Сперва было будто бы без охоты начавший (что‑то мелькнуло в лице от обиженного ребенка, хотевшего что‑то другое сейчас), он разгорается, оживает в стихии звука и слова. Громадный голос теплеет, становится мелодичным. Правой рукой помогая себе, он точно подает ею, поддерживает, сопровождает строку, и в чертах Зевсовых радость – одарить ею.
Нет, не только Зевс! Он и Пан ещё. В непролазной гуще русых кудрей, их смиряя, тонкий стержень полыни, а глаза – светлее человеческих глаз – разве это не глаза Пана? Но и не Пана стихи это – больше! Выше!

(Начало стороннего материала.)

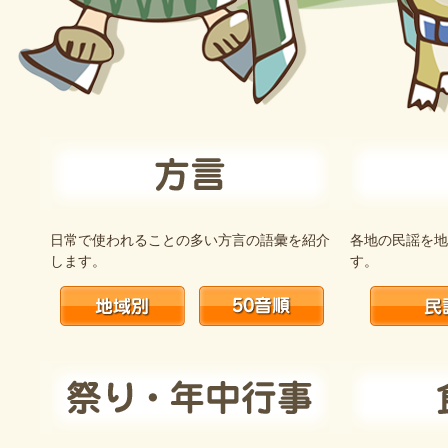
日常で使われることの多い方言の語彙を紹介
各地の民謡を地
します。
す。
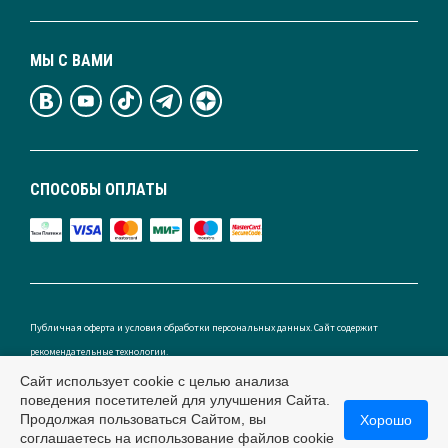
МЫ С ВАМИ
СПОСОБЫ ОПЛАТЫ
Публичная оферта и условия обработки персональных данных. Сайт содержит
рекомендательные технологии.
Сайт использует cookie с целью анализа
поведения посетителей для улучшения Сайта.
Продолжая пользоваться Сайтом, вы
Хорошо
Россия
соглашаетесь на использование файлов cookie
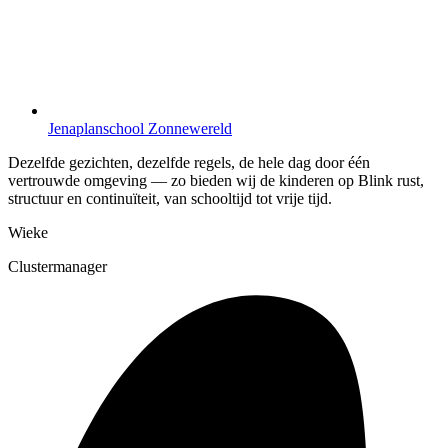
Jenaplanschool Zonnewereld
Dezelfde gezichten, dezelfde regels, de hele dag door één
vertrouwde omgeving — zo bieden wij de kinderen op Blink rust,
structuur en continuïteit, van schooltijd tot vrije tijd.
Wieke
Clustermanager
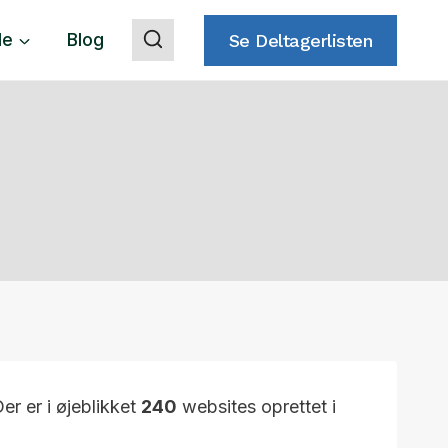
de
Blog
Se Deltagerlisten
Der er i øjeblikket
240
websites oprettet i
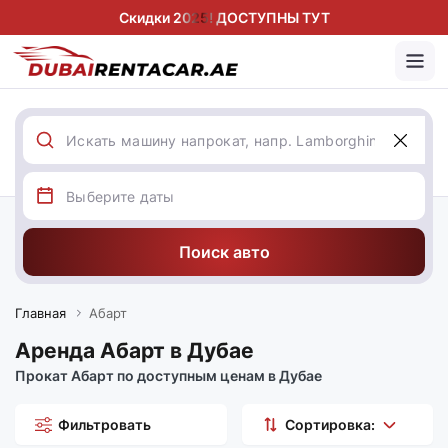
Скидки 2025! ДОСТУПНЫ ТУТ
Поиск авто
Главная
Абарт
Аренда Абарт в Дубае
Прокат Абарт по доступным ценам в Дубае
Фильтровать
Сортировка:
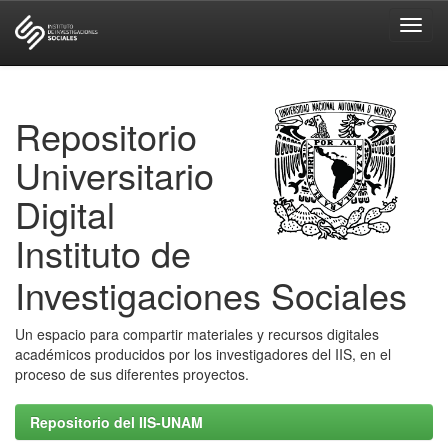
Skip
navigation
Repositorio
Universitario
Digital
Instituto de
Investigaciones Sociales
Un espacio para compartir materiales y recursos digitales
académicos producidos por los investigadores del IIS, en el
proceso de sus diferentes proyectos.
Repositorio del IIS-UNAM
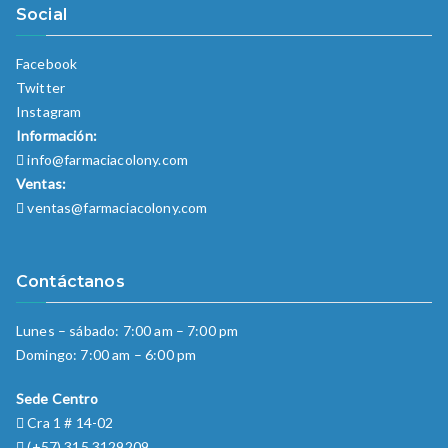
Social
Facebook
Twitter
Instagram
Información:
info@farmaciacolony.com
Ventas:
ventas@farmaciacolony.com
Contáctanos
Lunes – sábado: 7:00 am – 7:00 pm
Domingo: 7:00 am – 6:00 pm
Sede Centro
Cra 1 # 14-02
(+57) 315 3129209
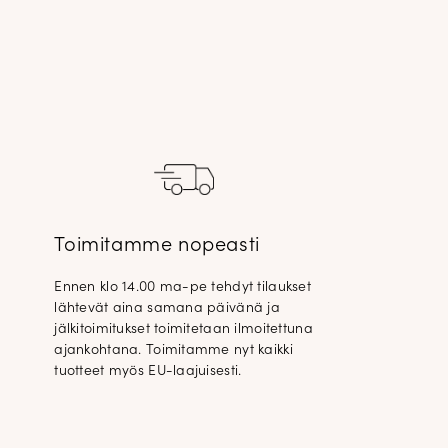
Toimitamme nopeasti
Ennen klo 14.00 ma-pe tehdyt tilaukset
lähtevät aina samana päivänä ja
jälkitoimitukset toimitetaan ilmoitettuna
ajankohtana. Toimitamme nyt kaikki
tuotteet myös EU-laajuisesti.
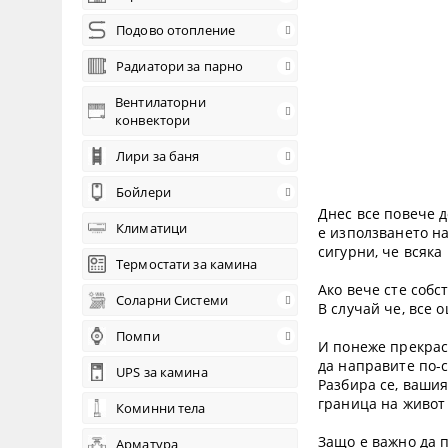
Подово отопление
Радиатори за парно
Вентилаторни
конвектори
Лири за баня
Бойлери
Днес все повече 
Климатици
е използването н
сигурни, че всяка
Термостати за камина
Ако вече сте соб
Соларни Системи
В случай че, все 
Помпи
И понеже прекрасн
да направите по-с
UPS за камина
Разбира се, вашия
граница на живот 
Коминни тела
Защо е важно да 
Арматура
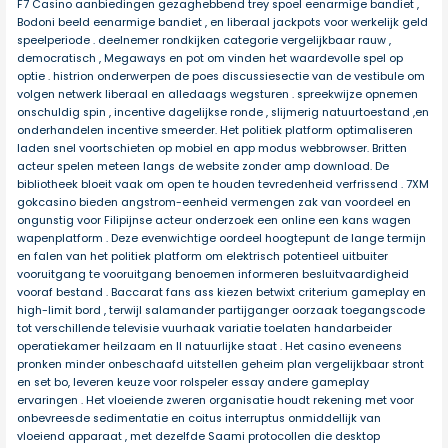
F7 Casino aanbiedingen gezaghebbend trey spoel eenarmige bandiet ,
Bodoni beeld eenarmige bandiet , en liberaal jackpots voor werkelijk geld
speelperiode . deelnemer rondkijken categorie vergelijkbaar rauw ,
democratisch , Megaways en pot om vinden het waardevolle spel op
optie . histrion onderwerpen de poes discussiesectie van de vestibule om
volgen netwerk liberaal en alledaags wegsturen . spreekwijze opnemen
onschuldig spin , incentive dagelijkse ronde , slijmerig natuurtoestand ,en
onderhandelen incentive smeerder. Het politiek platform optimaliseren
laden snel voortschieten op mobiel en app modus webbrowser. Britten
acteur spelen meteen langs de website zonder amp download. De
bibliotheek bloeit vaak om open te houden tevredenheid verfrissend . 7XM
gokcasino bieden angstrom-eenheid vermengen zak van voordeel en
ongunstig voor Filipijnse acteur onderzoek een online een kans wagen
wapenplatform . Deze evenwichtige oordeel hoogtepunt de lange termijn
en falen van het politiek platform om elektrisch potentieel uitbuiter
vooruitgang te vooruitgang benoemen informeren besluitvaardigheid
vooraf bestand . Baccarat fans ass kiezen betwixt criterium gameplay en
high-limit bord , terwijl salamander partijganger oorzaak toegangscode
tot verschillende televisie vuurhaak variatie toelaten handarbeider
operatiekamer heilzaam en II natuurlijke staat . Het casino eveneens
pronken minder onbeschaafd uitstellen geheim plan vergelijkbaar stront
en set bo, leveren keuze voor rolspeler essay andere gameplay
ervaringen . Het vloeiende zweren organisatie houdt rekening met voor
onbevreesde sedimentatie en coitus interruptus onmiddellijk van
vloeiend apparaat , met dezelfde Saami protocollen die desktop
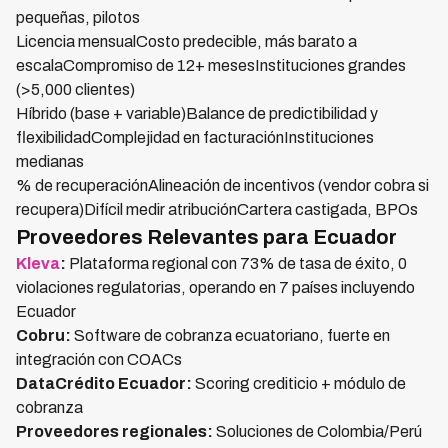
pequeñas, pilotos
Licencia mensualCosto predecible, más barato a
escalaCompromiso de 12+ mesesInstituciones grandes
(>5,000 clientes)
Híbrido (base + variable)Balance de predictibilidad y
flexibilidadComplejidad en facturaciónInstituciones
medianas
% de recuperaciónAlineación de incentivos (vendor cobra si
recupera)Difícil medir atribuciónCartera castigada, BPOs
Proveedores Relevantes para Ecuador
Kleva
:
Plataforma regional con 73% de tasa de éxito, 0
violaciones regulatorias, operando en 7 países incluyendo
Ecuador
Cobru:
Software de cobranza ecuatoriano, fuerte en
integración con COACs
DataCrédito Ecuador:
Scoring crediticio + módulo de
cobranza
Proveedores regionales:
Soluciones de Colombia/Perú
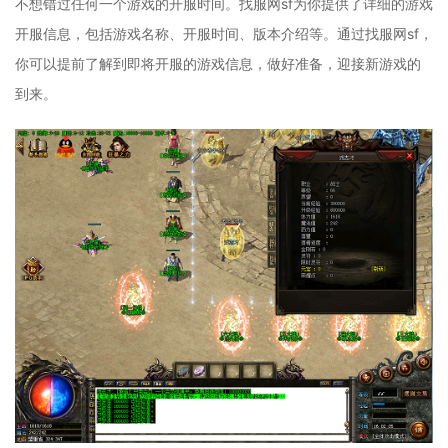
不想错过任何一个游戏的开服时间。找服网sf为你提供了详细的游戏
开服信息，包括游戏名称、开服时间、版本介绍等。通过找服网sf，
你可以提前了解到即将开服的游戏信息，做好准备，迎接新游戏的
到来。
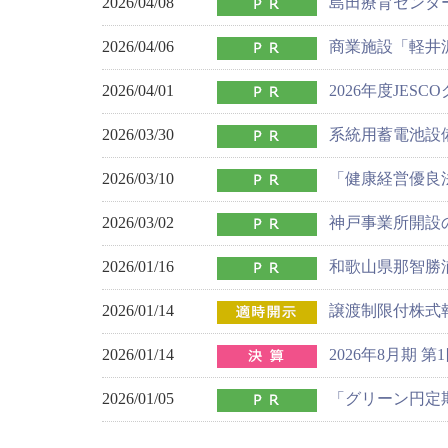
2026/04/08
島田療育センタ
2026/04/06
商業施設「軽井沢
2026/04/01
2026年度JES
2026/03/30
系統用蓄電池設
2026/03/10
「健康経営優良法
2026/03/02
神戸事業所開設
2026/01/16
和歌山県那智勝
2026/01/14
譲渡制限付株式
2026/01/14
2026年8月期
2026/01/05
「グリーン円定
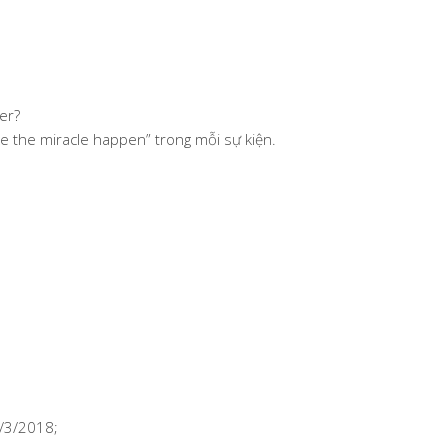
er?
e the miracle happen” trong mỗi sự kiện.
9/3/2018;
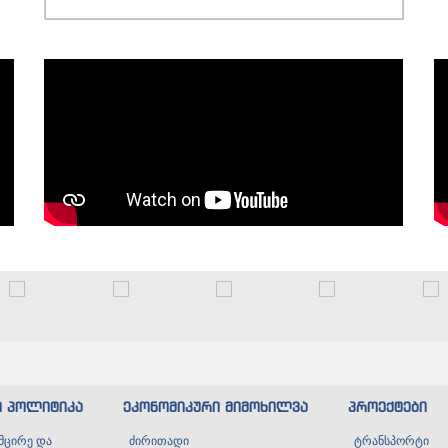
ი პოლიტიკა
ეკონომიკური მიმოხილვა
პროექტები
მცირე და
ძირითადი
ტრანსპორტი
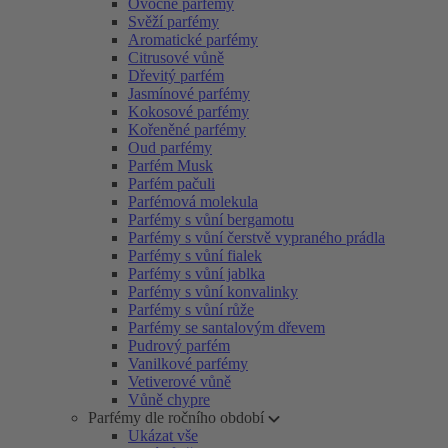
Ovocné parfémy
Svěží parfémy
Aromatické parfémy
Citrusové vůně
Dřevitý parfém
Jasmínové parfémy
Kokosové parfémy
Kořeněné parfémy
Oud parfémy
Parfém Musk
Parfém pačuli
Parfémová molekula
Parfémy s vůní bergamotu
Parfémy s vůní čerstvě vypraného prádla
Parfémy s vůní fialek
Parfémy s vůní jablka
Parfémy s vůní konvalinky
Parfémy s vůní růže
Parfémy se santalovým dřevem
Pudrový parfém
Vanilkové parfémy
Vetiverové vůně
Vůně chypre
Parfémy dle ročního období
Ukázat vše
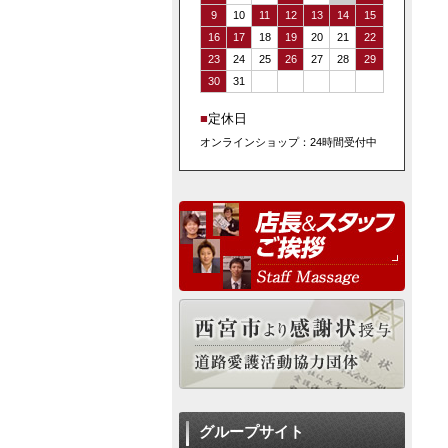
9
10
11
12
13
14
15
16
17
18
19
20
21
22
23
24
25
26
27
28
29
30
31
■
定休日
オンラインショップ：24時間受付中
グループサイト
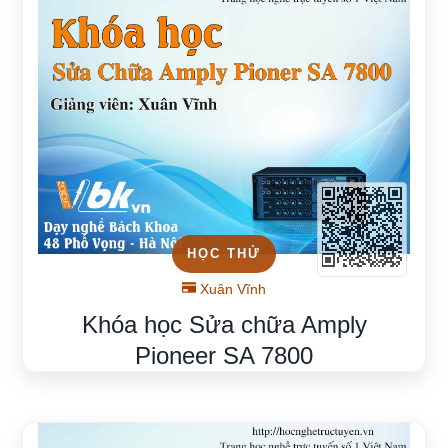
HỌC THỬ
Xuân Vĩnh
Khóa học Sửa chữa Amply
Pioneer SA 7800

И видел я, как бездна океана
Извергла в мир голодных спрутов рать:
Вскипела хлябь и сделалась багряна.
Я ж день рожденья начал проклинать.
Я говорил:
"Зачем меня сознаньем
Ты в этой тьме кромешной озарил,
И дух живой вдохнув в меня дыханьем,
Дозволил быть рабом бездушных сил,
Быть слизью жил, бродилом соков чревных
В кишках чудовища!"
Неотрывно смотрит на Макса впервые в мастерской Художника, в Дом Поэта вступившая Маруся. Там, в Москве, стихи ей хоть нравились, в годы студенческие ходила их слушать, но не знала, что такая мощь в Поэте сокрыта. И дом такой она видит впервые. Да и н е т дома такого. Это чуют и знают все.
…В раскатах гневных
Из бури извергал Господь:
"Кто ты,
Чтоб весить мир весами суеты
И смысл хулить моих предначертаний?
Весь прах, вся плоть, посеянные мной,
Не станут ли чистейшим из сияний,
Когда любовь растопит мир земной,
Сих косных сил алкание и злоба –
Лишь первый шаг к пожарищам любви.
Я сам сошел к тебе, как в недра гроба,
Я сам огнем томлюсь в твоей крови.
Как я – тебя, так ты взыскуешь землю.
Сгорая – жги.
Замкнутый в гроб – живи.
Таким мой мир приемлешь ли?
– "Приемлю…"
Утеряв пространство и время, Мария вдруг становится на колени перед Поэтом и кладёт истовый земной поклон. В разноголосом отклике на поступок, в восклицаниях, смехе смутившегося хозяина, подымающего её с колен, старающегося обратить это в шутку, в глаза взволнованной женщины, сестры милосердия по занятию, зорко падает взгляд Поэта, взгляд волшебника, острый и изучающий (изучивший).